▸ Available records:
════

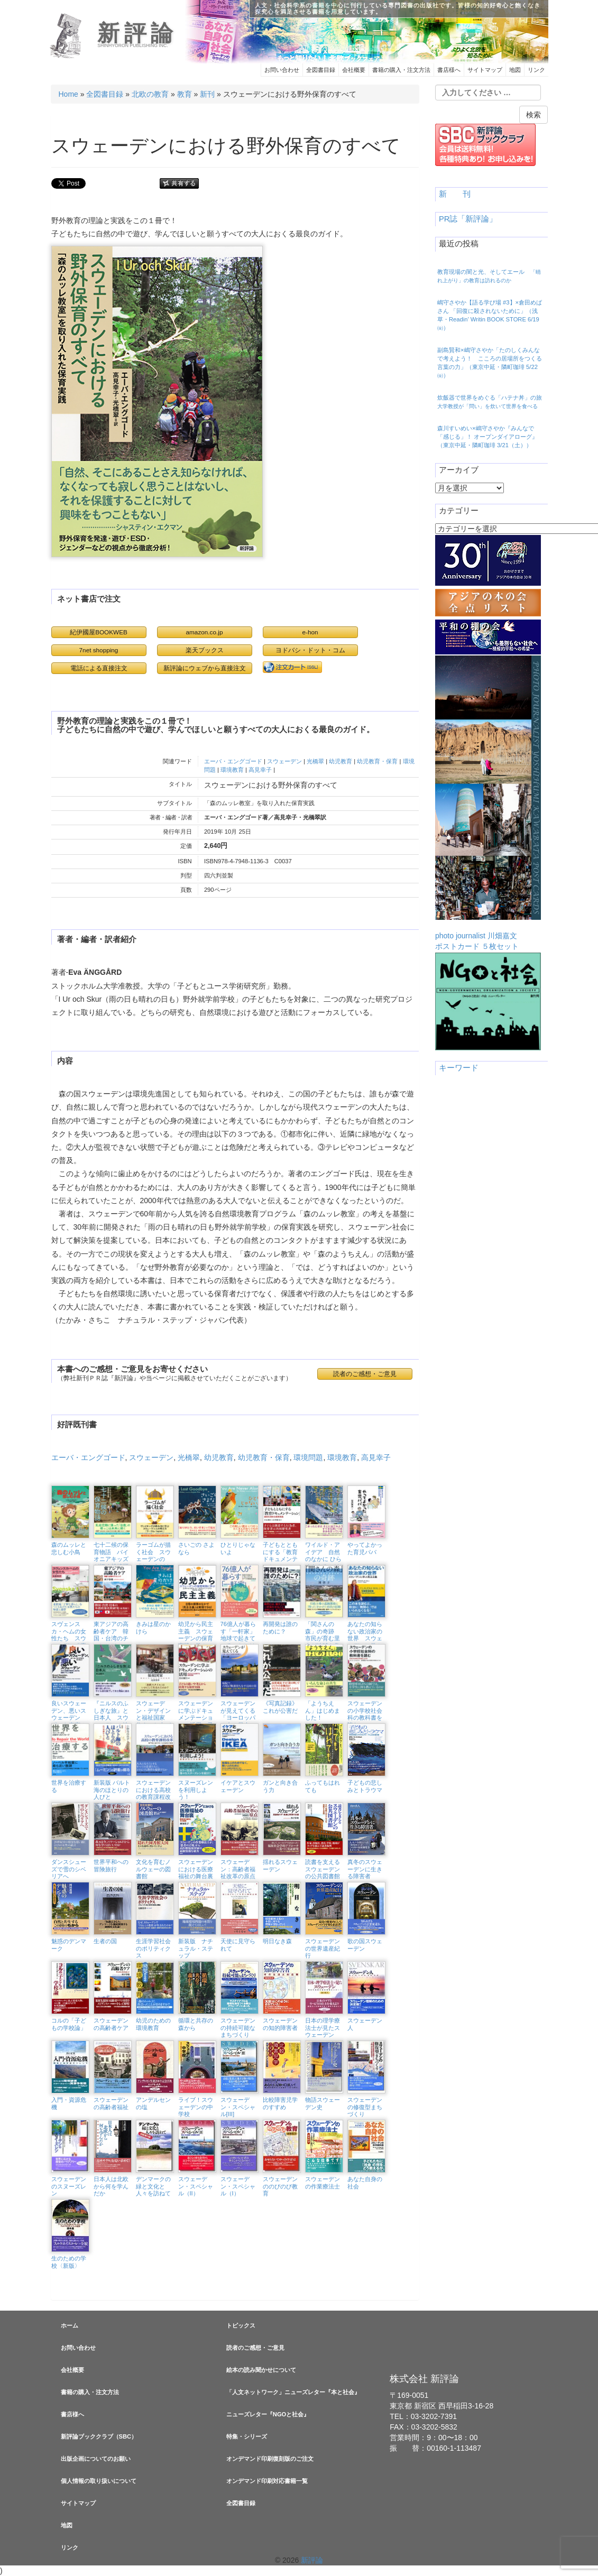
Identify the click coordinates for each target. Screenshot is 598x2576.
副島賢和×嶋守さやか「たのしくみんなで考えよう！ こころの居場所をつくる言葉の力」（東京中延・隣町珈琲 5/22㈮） (489, 362)
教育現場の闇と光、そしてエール (489, 276)
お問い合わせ (281, 70)
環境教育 (232, 770)
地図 (515, 70)
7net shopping (98, 650)
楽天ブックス (205, 650)
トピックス (240, 2325)
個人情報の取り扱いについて (98, 2481)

════

▸ Aim of the exercise:
Please restate the data word for word, leaving out any picture it holds.

▸ Response to the exercise:
Identify the click coordinates for each target. Screenshot is 598x2576.
副島賢和×嶋守さやか「たのしくみんなで考えよう！ こころの居場所をつくる言葉の力」（東京中延・隣町珈琲 5/22㈮） (489, 362)
教育現場の闇と光、そしてエール (489, 276)
お問い合わせ (281, 70)
環境教育 (232, 770)
地図 (515, 70)
7net shopping (98, 650)
楽天ブックス (205, 650)
トピックス (240, 2325)
個人情報の取り扱いについて (98, 2481)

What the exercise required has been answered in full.